Crowley obviously employed at least two methods to obtain "the moving lines" to consult the text on the lines by the Duke of Zhou. One method was to push one or more sticks lightly to the side, based on “feel,” to indicate moving lines. Another method is indicated by the fact that one of Crowley’s sticks was identified by the paint on one end. The marked stick would indicate a single moving line in each hexagram obtained. Obviously, the probability of getting a mobile line would be very different with the latter method than with either of the two traditional methods. One moving line will always occur in each hexagram rolled, and there will never be more than one moving line in any hexagram rolled. This would obviously provide a simpler oracle to interpret, but it would also be somewhat lacking in subtlety compared to an oracle obtained using either of the two traditional methods.
Additionally, the text for Hexagrams I and II, Qian and Kun, both include material that applies only when all lines move lines; what material would be unusable with this method.
It is possible, however, to adapt the flat stick method, with its graphical image of the hexagram, to provide the same probabilities for moving lines as the coin method or the yarrow rod method.
To produce roughly the same probabilities as the coin method, twelve sticks must be constructed. Six of these are painted on one end only. In constructing a hexagram, each of the twelve sticks is scrambled, and six of the twelve are dealt to establish the hexagram. These lines with the painted tip of the left wing only (or the right side only - uniformity is key) are interpreted as moving lines.

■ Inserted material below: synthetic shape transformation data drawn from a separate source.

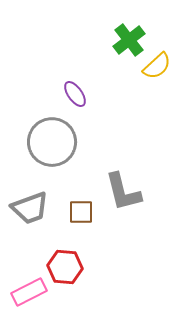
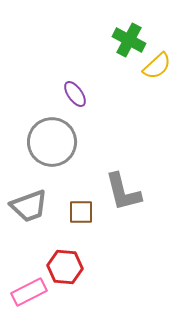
green cross: rotated 24 degrees counterclockwise
gray trapezoid: moved 1 px left, 2 px up
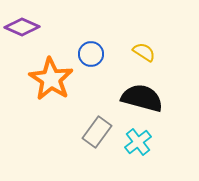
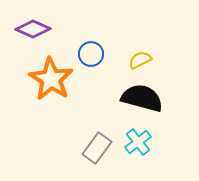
purple diamond: moved 11 px right, 2 px down
yellow semicircle: moved 4 px left, 8 px down; rotated 60 degrees counterclockwise
gray rectangle: moved 16 px down
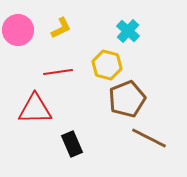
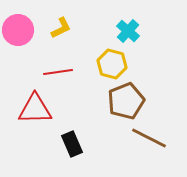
yellow hexagon: moved 5 px right, 1 px up
brown pentagon: moved 1 px left, 2 px down
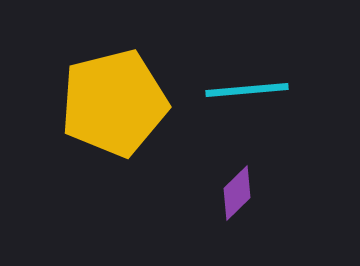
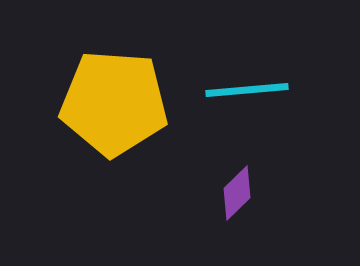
yellow pentagon: rotated 18 degrees clockwise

To produce roughly the same odds as the yarrow rod method, sixteen sticks must be constructed, six of which are painted on one end only. The 16 sticks are scrambled, and six are dealt to construct a hexagram. Lines of Yang that are painted on either end are interpreted as moving lines; but Yin lines that are painted only on the left end (or only on the right end, as before) are interpreted as moving lines.
A final note
Probability theory is based on a fundamental assumption: that the events in question are random. If we take cryptic phenomena to be non-random, then considerations of probability are entirely irrelevant, and it is only necessary to ensure that all desired outcomes are possible. The oracle can be viewed as being guided by intelligence or a cosmic model; in which case the same hexagram would be produced for a given set of circumstances regardless of the method employed, provided the guiding intelligence had been correctly called upon by the satisfaction of the moral and ritual requirements.
On the one hand, randomness, or chaos, can be seen as an aspect of the Dao, or as a mirror of the subconscious; and the choice of different sybilline methods can be seen as an influence of the circumstances of the questioner and thus of the results of the oracle. Ultimately, consulting any oracle requires the use of a well-developed intuitive ability; and it is intuition that should be used to choose the sybilline method to be used.
by Sabazius translated into French for this site.